■ Description of the task: Although the entries contain pictures, copy only their text, exactly as written.

################

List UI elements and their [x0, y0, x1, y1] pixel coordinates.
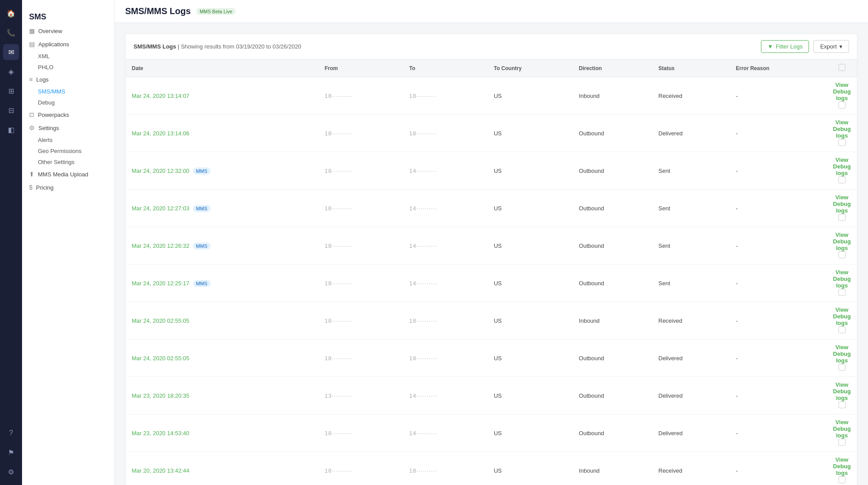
grid-icon[interactable]: ⊞: [3, 83, 19, 99]
col-to-country: To Country: [488, 60, 573, 77]
view-debug-link[interactable]: View Debug logs: [833, 381, 851, 401]
row-from: 18··········: [319, 452, 403, 485]
sms-icon[interactable]: ✉: [3, 44, 19, 60]
row-actions: View Debug logs: [827, 190, 857, 227]
sidebar-subitem-alerts[interactable]: Alerts: [22, 134, 114, 146]
row-to: 18··········: [403, 340, 488, 377]
view-debug-link[interactable]: View Debug logs: [833, 157, 851, 176]
row-error: -: [730, 340, 827, 377]
row-date[interactable]: Mar 24, 2020 02:55:05: [126, 340, 319, 377]
sidebar-subitem-other-settings[interactable]: Other Settings: [22, 157, 114, 168]
applications-label: Applications: [38, 41, 69, 48]
app-label: SMS: [22, 7, 114, 24]
row-status: Sent: [652, 227, 730, 265]
view-debug-link[interactable]: View Debug logs: [833, 419, 851, 439]
sidebar-item-mms-media-upload[interactable]: ⬆ MMS Media Upload: [22, 168, 114, 181]
row-date[interactable]: Mar 20, 2020 13:42:44: [126, 452, 319, 485]
row-checkbox[interactable]: [838, 251, 846, 258]
main-area: SMS/MMS Logs MMS Beta Live SMS/MMS Logs …: [115, 0, 868, 485]
row-date[interactable]: Mar 24, 2020 02:55:05: [126, 302, 319, 340]
row-checkbox[interactable]: [838, 326, 846, 333]
row-country: US: [488, 115, 573, 152]
row-checkbox[interactable]: [838, 214, 846, 221]
row-checkbox[interactable]: [838, 289, 846, 296]
help-icon[interactable]: ?: [3, 425, 19, 441]
row-actions: View Debug logs: [827, 452, 857, 485]
sidebar-item-applications[interactable]: ▤ Applications: [22, 37, 114, 51]
view-debug-link[interactable]: View Debug logs: [833, 306, 851, 326]
sidebar-item-overview[interactable]: ▦ Overview: [22, 24, 114, 37]
row-checkbox[interactable]: [838, 439, 846, 446]
voice-icon[interactable]: ◈: [3, 63, 19, 79]
sidebar-item-pricing[interactable]: $ Pricing: [22, 181, 114, 194]
row-to: 14··········: [403, 227, 488, 265]
team-icon[interactable]: ⊟: [3, 102, 19, 118]
row-actions: View Debug logs: [827, 377, 857, 414]
col-date: Date: [126, 60, 319, 77]
mms-badge: MMS Beta Live: [196, 8, 236, 15]
row-date[interactable]: Mar 24, 2020 12:27:03MMS: [126, 190, 319, 227]
view-debug-link[interactable]: View Debug logs: [833, 269, 851, 289]
row-checkbox[interactable]: [838, 476, 846, 483]
mms-tag: MMS: [193, 168, 211, 175]
page-title: SMS/MMS Logs: [125, 6, 191, 16]
view-debug-link[interactable]: View Debug logs: [833, 344, 851, 364]
select-all-checkbox[interactable]: [838, 64, 846, 71]
row-direction: Outbound: [573, 377, 652, 414]
row-date[interactable]: Mar 24, 2020 13:14:06: [126, 115, 319, 152]
pricing-label: Pricing: [36, 184, 54, 191]
col-to: To: [403, 60, 488, 77]
row-date[interactable]: Mar 24, 2020 12:26:32MMS: [126, 227, 319, 265]
view-debug-link[interactable]: View Debug logs: [833, 82, 851, 101]
row-checkbox[interactable]: [838, 401, 846, 408]
view-debug-link[interactable]: View Debug logs: [833, 194, 851, 214]
row-checkbox[interactable]: [838, 176, 846, 183]
export-button[interactable]: Export ▾: [813, 40, 849, 53]
mms-tag: MMS: [193, 205, 211, 212]
view-debug-link[interactable]: View Debug logs: [833, 456, 851, 476]
row-date[interactable]: Mar 24, 2020 12:32:00MMS: [126, 152, 319, 190]
export-chevron-icon: ▾: [839, 43, 842, 50]
sidebar-item-settings[interactable]: ⚙ Settings: [22, 121, 114, 134]
settings-icon[interactable]: ⚙: [3, 464, 19, 480]
table-container: SMS/MMS Logs | Showing results from 03/1…: [125, 34, 857, 485]
sidebar-subitem-debug[interactable]: Debug: [22, 97, 114, 108]
sidebar-item-logs[interactable]: ≡ Logs: [22, 73, 114, 86]
view-debug-link[interactable]: View Debug logs: [833, 231, 851, 251]
row-from: 18··········: [319, 414, 403, 452]
home-icon[interactable]: 🏠: [3, 5, 19, 21]
report-icon[interactable]: ◧: [3, 122, 19, 138]
row-status: Sent: [652, 152, 730, 190]
log-title: SMS/MMS Logs: [134, 43, 176, 50]
row-date[interactable]: Mar 24, 2020 12:25:17MMS: [126, 265, 319, 302]
row-date[interactable]: Mar 24, 2020 13:14:07: [126, 77, 319, 115]
overview-label: Overview: [38, 28, 62, 34]
sidebar-subitem-xml[interactable]: XML: [22, 51, 114, 62]
filter-logs-button[interactable]: ▼ Filter Logs: [761, 40, 809, 53]
alert-icon[interactable]: ⚑: [3, 444, 19, 460]
view-debug-link[interactable]: View Debug logs: [833, 119, 851, 139]
row-from: 18··········: [319, 227, 403, 265]
row-error: -: [730, 190, 827, 227]
sidebar-item-powerpacks[interactable]: ⊡ Powerpacks: [22, 108, 114, 121]
log-info: SMS/MMS Logs | Showing results from 03/1…: [134, 43, 301, 50]
row-to: 14··········: [403, 152, 488, 190]
row-checkbox[interactable]: [838, 101, 846, 108]
row-date[interactable]: Mar 23, 2020 14:53:40: [126, 414, 319, 452]
row-checkbox[interactable]: [838, 139, 846, 146]
mms-tag: MMS: [193, 242, 211, 250]
mms-upload-icon: ⬆: [29, 171, 34, 178]
sidebar-subitem-phlo[interactable]: PHLO: [22, 62, 114, 73]
top-header: SMS/MMS Logs MMS Beta Live: [115, 0, 868, 23]
sidebar-subitem-geo-permissions[interactable]: Geo Permissions: [22, 146, 114, 157]
row-checkbox[interactable]: [838, 364, 846, 371]
filter-label: Filter Logs: [776, 43, 803, 50]
sidebar-subitem-smsmms[interactable]: SMS/MMS: [22, 86, 114, 97]
row-to: 14··········: [403, 377, 488, 414]
row-error: -: [730, 452, 827, 485]
row-from: 18··········: [319, 340, 403, 377]
row-from: 18··········: [319, 77, 403, 115]
row-direction: Outbound: [573, 414, 652, 452]
phone-icon[interactable]: 📞: [3, 25, 19, 41]
row-date[interactable]: Mar 23, 2020 18:20:35: [126, 377, 319, 414]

################

■ Exercise output:
List UI elements and their [x0, y0, x1, y1] pixel coordinates.
grid-icon[interactable]: ⊞: [3, 83, 19, 99]
col-to-country: To Country: [488, 60, 573, 77]
view-debug-link[interactable]: View Debug logs: [833, 381, 851, 401]
row-from: 18··········: [319, 452, 403, 485]
sms-icon[interactable]: ✉: [3, 44, 19, 60]
row-actions: View Debug logs: [827, 190, 857, 227]
sidebar-subitem-alerts[interactable]: Alerts: [22, 134, 114, 146]
row-to: 18··········: [403, 340, 488, 377]
view-debug-link[interactable]: View Debug logs: [833, 157, 851, 176]
row-error: -: [730, 340, 827, 377]
row-date[interactable]: Mar 24, 2020 02:55:05: [126, 340, 319, 377]
sidebar-subitem-other-settings[interactable]: Other Settings: [22, 157, 114, 168]
applications-label: Applications: [38, 41, 69, 48]
app-label: SMS: [22, 7, 114, 24]
row-status: Sent: [652, 227, 730, 265]
view-debug-link[interactable]: View Debug logs: [833, 419, 851, 439]
sidebar-item-mms-media-upload[interactable]: ⬆ MMS Media Upload: [22, 168, 114, 181]
row-date[interactable]: Mar 20, 2020 13:42:44: [126, 452, 319, 485]
row-checkbox[interactable]: [838, 251, 846, 258]
main-area: SMS/MMS Logs MMS Beta Live SMS/MMS Logs …: [115, 0, 868, 485]
row-date[interactable]: Mar 24, 2020 02:55:05: [126, 302, 319, 340]
row-checkbox[interactable]: [838, 326, 846, 333]
row-country: US: [488, 115, 573, 152]
row-checkbox[interactable]: [838, 214, 846, 221]
row-checkbox[interactable]: [838, 289, 846, 296]
help-icon[interactable]: ?: [3, 425, 19, 441]
row-actions: View Debug logs: [827, 452, 857, 485]
sidebar-item-applications[interactable]: ▤ Applications: [22, 37, 114, 51]
view-debug-link[interactable]: View Debug logs: [833, 306, 851, 326]
sidebar-item-overview[interactable]: ▦ Overview: [22, 24, 114, 37]
row-checkbox[interactable]: [838, 439, 846, 446]
voice-icon[interactable]: ◈: [3, 63, 19, 79]
sidebar-item-pricing[interactable]: $ Pricing: [22, 181, 114, 194]
row-to: 14··········: [403, 227, 488, 265]
team-icon[interactable]: ⊟: [3, 102, 19, 118]
row-actions: View Debug logs: [827, 377, 857, 414]
col-date: Date: [126, 60, 319, 77]
mms-badge: MMS Beta Live: [196, 8, 236, 15]
row-date[interactable]: Mar 24, 2020 12:27:03MMS: [126, 190, 319, 227]
view-debug-link[interactable]: View Debug logs: [833, 269, 851, 289]
row-checkbox[interactable]: [838, 476, 846, 483]
mms-tag: MMS: [193, 168, 211, 175]
page-title: SMS/MMS Logs: [125, 6, 191, 16]
view-debug-link[interactable]: View Debug logs: [833, 344, 851, 364]
select-all-checkbox[interactable]: [838, 64, 846, 71]
row-direction: Outbound: [573, 377, 652, 414]
row-date[interactable]: Mar 24, 2020 13:14:06: [126, 115, 319, 152]
pricing-label: Pricing: [36, 184, 54, 191]
col-to: To: [403, 60, 488, 77]
row-date[interactable]: Mar 24, 2020 12:26:32MMS: [126, 227, 319, 265]
view-debug-link[interactable]: View Debug logs: [833, 82, 851, 101]
row-checkbox[interactable]: [838, 401, 846, 408]
view-debug-link[interactable]: View Debug logs: [833, 194, 851, 214]
row-checkbox[interactable]: [838, 176, 846, 183]
export-button[interactable]: Export ▾: [813, 40, 849, 53]
mms-tag: MMS: [193, 205, 211, 212]
view-debug-link[interactable]: View Debug logs: [833, 456, 851, 476]
row-date[interactable]: Mar 24, 2020 12:32:00MMS: [126, 152, 319, 190]
export-chevron-icon: ▾: [839, 43, 842, 50]
sidebar-item-settings[interactable]: ⚙ Settings: [22, 121, 114, 134]
settings-icon[interactable]: ⚙: [3, 464, 19, 480]
table-container: SMS/MMS Logs | Showing results from 03/1…: [125, 34, 857, 485]
sidebar-subitem-debug[interactable]: Debug: [22, 97, 114, 108]
sidebar-item-logs[interactable]: ≡ Logs: [22, 73, 114, 86]
view-debug-link[interactable]: View Debug logs: [833, 231, 851, 251]
row-from: 18··········: [319, 414, 403, 452]
home-icon[interactable]: 🏠: [3, 5, 19, 21]
report-icon[interactable]: ◧: [3, 122, 19, 138]
row-status: Sent: [652, 152, 730, 190]
log-title: SMS/MMS Logs: [134, 43, 176, 50]
row-date[interactable]: Mar 24, 2020 12:25:17MMS: [126, 265, 319, 302]
row-date[interactable]: Mar 24, 2020 13:14:07: [126, 77, 319, 115]
overview-label: Overview: [38, 28, 62, 34]
sidebar-subitem-xml[interactable]: XML: [22, 51, 114, 62]
filter-logs-button[interactable]: ▼ Filter Logs: [761, 40, 809, 53]
alert-icon[interactable]: ⚑: [3, 444, 19, 460]
view-debug-link[interactable]: View Debug logs: [833, 119, 851, 139]
row-from: 18··········: [319, 227, 403, 265]
row-error: -: [730, 190, 827, 227]
sidebar-item-powerpacks[interactable]: ⊡ Powerpacks: [22, 108, 114, 121]
log-info: SMS/MMS Logs | Showing results from 03/1…: [134, 43, 301, 50]
row-to: 14··········: [403, 152, 488, 190]
row-checkbox[interactable]: [838, 101, 846, 108]
row-date[interactable]: Mar 23, 2020 14:53:40: [126, 414, 319, 452]
row-checkbox[interactable]: [838, 139, 846, 146]
mms-tag: MMS: [193, 242, 211, 250]
mms-upload-icon: ⬆: [29, 171, 34, 178]
sidebar-subitem-phlo[interactable]: PHLO: [22, 62, 114, 73]
top-header: SMS/MMS Logs MMS Beta Live: [115, 0, 868, 23]
sidebar-subitem-geo-permissions[interactable]: Geo Permissions: [22, 146, 114, 157]
row-checkbox[interactable]: [838, 364, 846, 371]
filter-label: Filter Logs: [776, 43, 803, 50]
sidebar-subitem-smsmms[interactable]: SMS/MMS: [22, 86, 114, 97]
row-to: 14··········: [403, 377, 488, 414]
row-error: -: [730, 452, 827, 485]
row-from: 18··········: [319, 340, 403, 377]
row-from: 18··········: [319, 77, 403, 115]
row-direction: Outbound: [573, 414, 652, 452]
phone-icon[interactable]: 📞: [3, 25, 19, 41]
row-date[interactable]: Mar 23, 2020 18:20:35: [126, 377, 319, 414]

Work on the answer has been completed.